» Data records
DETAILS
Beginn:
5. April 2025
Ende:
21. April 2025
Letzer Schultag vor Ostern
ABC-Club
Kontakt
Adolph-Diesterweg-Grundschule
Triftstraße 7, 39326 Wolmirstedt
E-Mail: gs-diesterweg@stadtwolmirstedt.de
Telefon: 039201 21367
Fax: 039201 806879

...

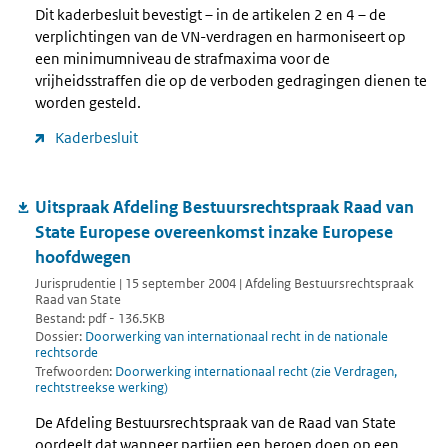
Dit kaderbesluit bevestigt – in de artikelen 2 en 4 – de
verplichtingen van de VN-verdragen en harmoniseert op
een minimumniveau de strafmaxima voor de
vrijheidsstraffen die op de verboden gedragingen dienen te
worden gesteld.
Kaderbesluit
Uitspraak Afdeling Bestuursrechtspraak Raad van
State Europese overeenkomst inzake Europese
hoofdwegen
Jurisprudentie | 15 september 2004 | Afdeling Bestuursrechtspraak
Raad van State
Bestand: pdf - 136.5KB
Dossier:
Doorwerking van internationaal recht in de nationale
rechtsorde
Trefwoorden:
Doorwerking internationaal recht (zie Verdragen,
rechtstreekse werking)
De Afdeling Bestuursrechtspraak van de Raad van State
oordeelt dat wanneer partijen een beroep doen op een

» Aim of the exercise
Go through the entries above and count the lines containing the word "internationaal"; give only that count.

» Expected answer
2